Yang diminta oleh Herlambang sore itu hanyalah sebuah kesempatan kedua. Kesempatan untuk bisa meyakinkan Aesha bahwa mereka bisa memulai kembali dari awal, bahkan dia menjanjikan lebih indah dari kisah mereka yng kemaren. Namun Aesha masih perlu waktu berpikir. Sementara Herlambang diijinkannya untuk melanjutkan usaha meyakinkannya. Yaahh,,, Aesha kembali berada di persimpangan. Entah harus ke kanan atau ke kiri. Dia biarkan hati yang menuntun jalannya, sementara dia tak memegang kendali penuh untuk urusan satu ini.
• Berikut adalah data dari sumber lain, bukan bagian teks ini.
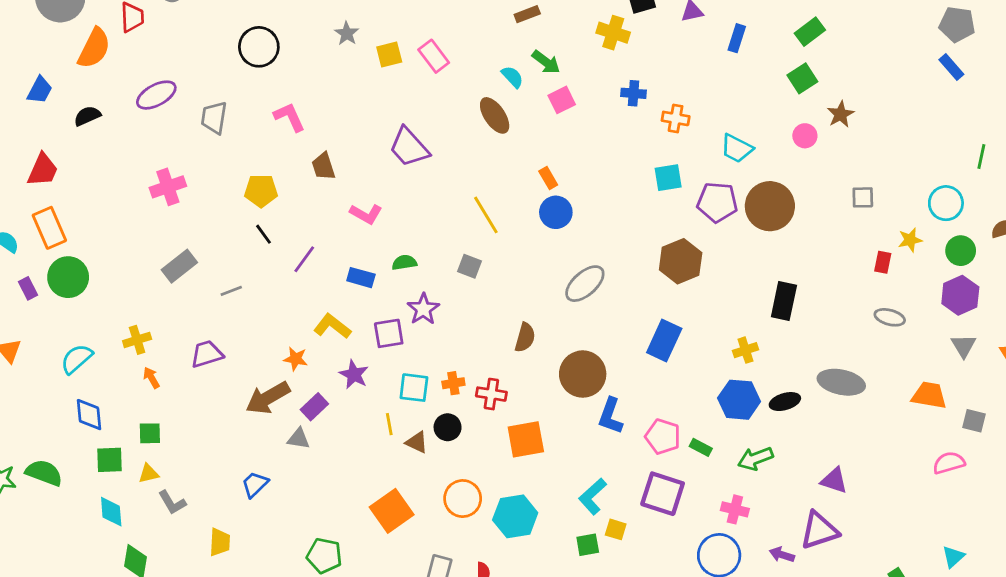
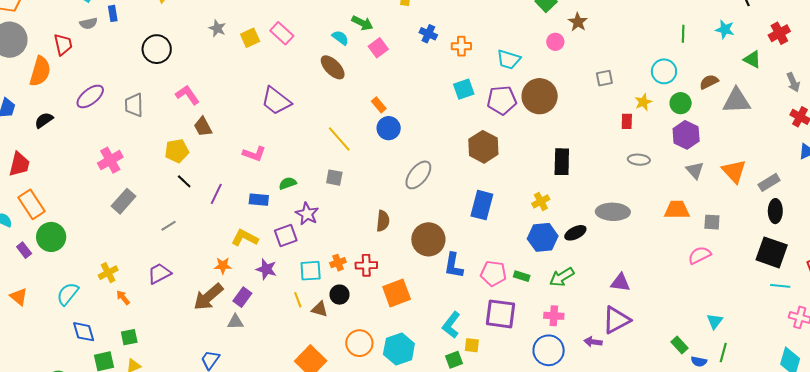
blue cross: (634, 93) -> (428, 34), turned 30
brown trapezoid: (323, 166) -> (203, 127), moved
gray rectangle: (179, 266) -> (124, 201), moved

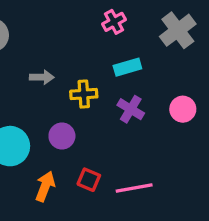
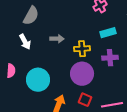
purple cross: (131, 109) -> (110, 58), turned -35
purple circle: (62, 136) -> (82, 74), moved, size x1.5

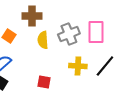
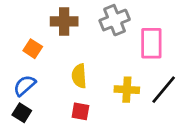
gray cross: (69, 34) -> (115, 20), moved
yellow semicircle: (43, 40) -> (79, 76), moved

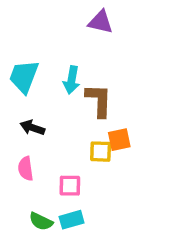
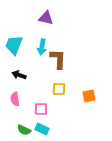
purple triangle: (101, 22) -> (46, 18), moved
orange square: (119, 140) -> (89, 96), moved
cyan rectangle: (72, 220) -> (42, 129), turned 40

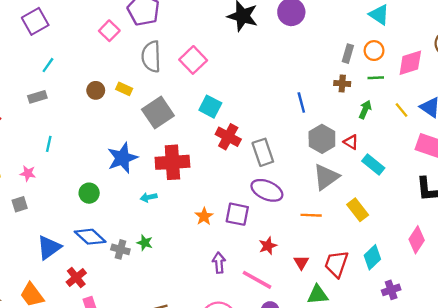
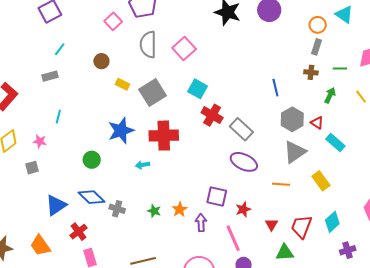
orange circle: (374, 51) -> (318, 25), moved
yellow rectangle: (124, 89) -> (122, 84), moved
brown circle: (96, 90) -> (101, 61), moved
gray rectangle: (263, 152) -> (241, 129), turned -30
purple square: (237, 214) -> (217, 197), moved
orange star: (204, 216) -> (180, 209), moved
green star: (145, 243) -> (154, 211), moved
pink line: (257, 280) -> (233, 238), turned 36

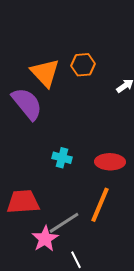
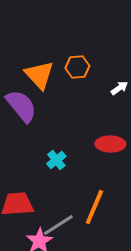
cyan cross: (62, 158) -> (56, 160), turned 36
red ellipse: (110, 162) -> (110, 144), moved

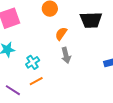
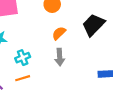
black trapezoid: (91, 20) -> (93, 25), turned 125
"Entahlah Her, pesona apa yang ada dalam dirimu. Bisa-bisanya kau membuatku seperti ini, kembali meruntuhkan dinding beton hati ini. Apa yang kau lakukan kepadaku memang sungguh manis sebulan ini. Mungkin maksudmu untuk menggantikan sebulan kemaren yang entah untuk apa. Alasan yang kau lontarkan waktu itu juga belum sepenuhnya bisa aku terima alias masuk ke dalam otakku. Kadang masih aku bertanya sendiri tentang keberadaanmu yang sekarang. Akankah hatiku bisa menerimamu seperti dulu? Akankah aku bisa sebahagia dulu? Entahlah Her. Jika benar kamu memang sayang, untuk apa waktu itu menghilang? Untuk apa berpikir sendirian? Untuk apa mendiamkan rindu, meninggikan hati, kemudian memintaku kembali menyerahkan hatiku padamu? Padahal waktu itu kamu sangat tau, mana pernah aku meletakkan hatiku ke pria lain. Entahlah Her. Aku hanya menikmati waktu sekarang. Kali ini, aku biarkan aku kembali jatuh lagi ke dalam apa yang kamu sebut cinta. Tapi tak akan pernah aku menjatuhkan diriku sejatuh-jatuhnya seperti dulu. Kelak, jika benar kamu hanya ingin mempermainku, ingat saja, bukan aku yang akan membunuhmu. Tapi Tuhan, melalui karmanya. Mungkin bukan jiwamu atau ragamu yang mati, tapi hatimu :)" Tulis Aesha di dalam buku diary-nya.